S9: We knew it, yes. He told me a couple of things when we started. And they were the that thing of when you make a piece, there’s like some very simple beginning points. None of them went away, which was kind of interesting. Everybody would be wearing grey suits. The stage would be empty. We would be in a box. The chain was going to be walls, but we had to switch it to chains because of a practical issue on tour. So basically it reads as a box. Most of the time the floor would be white and everyone would be completely untethered. Those things never went away. That was the DNA of the piece. And there also became the meaning of the piece. This sense of dancing in a community as a utopian image, I believe, is what he was working on or what it became.
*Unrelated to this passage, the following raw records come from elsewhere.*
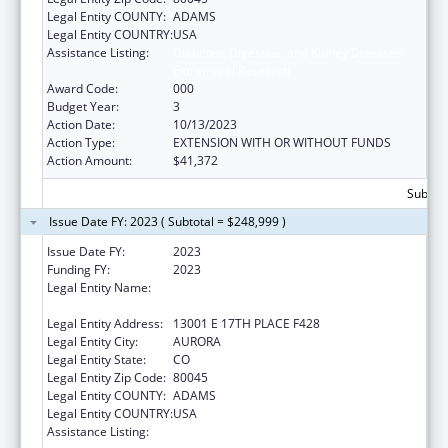
Legal Entity COUNTY:
ADAMS
Legal Entity COUNTRY:
USA
Assistance Listing:
Diabetes, Digestive, and Kidney Diseases
Extramural Research
Award Code:
000
Budget Year:
3
Action Date:
10/13/2023
Action Type:
EXTENSION WITH OR WITHOUT FUNDS
Action Amount:
$41,372
Subtota
Issue Date FY: 2023 ( Subtotal = $248,999 )
Issue Date FY:
2023
Funding FY:
2023
Legal Entity Name:
REGENTS OF THE UNIVERSITY OF
COLORADO, THE
Legal Entity Address:
13001 E 17TH PLACE F428
Legal Entity City:
AURORA
Legal Entity State:
CO
Legal Entity Zip Code:
80045
Legal Entity COUNTY:
ADAMS
Legal Entity COUNTRY:
USA
Assistance Listing:
Diabetes, Digestive, and Kidney Diseases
S4: When you’re choreographing for a rock concert, I know it eventually became a Broadway show, so either way, are you thinking about those kinds of ideas of meaning or are they shaping the movement that you’re developing or no?

S9: Yeah, no, I’m focusing on expressing the music. I really think that is my main focus. And when I say that that is such a broad response because it’s like Balanchine, you know, talked about expressing Stravinsky, what are you expressing? I mean, there’s the psychology of the music. There’s the accents, there’s the rhythm. There’s the color of the notes. There’s the density. There’s the weight. There’s the texture. There’s the meaning. There’s the tonality. I mean, there’s so many aspects to it. And I’m intuitively expressing something I want to express from that. Something, anything. Another choreographer would express something else from that. Right.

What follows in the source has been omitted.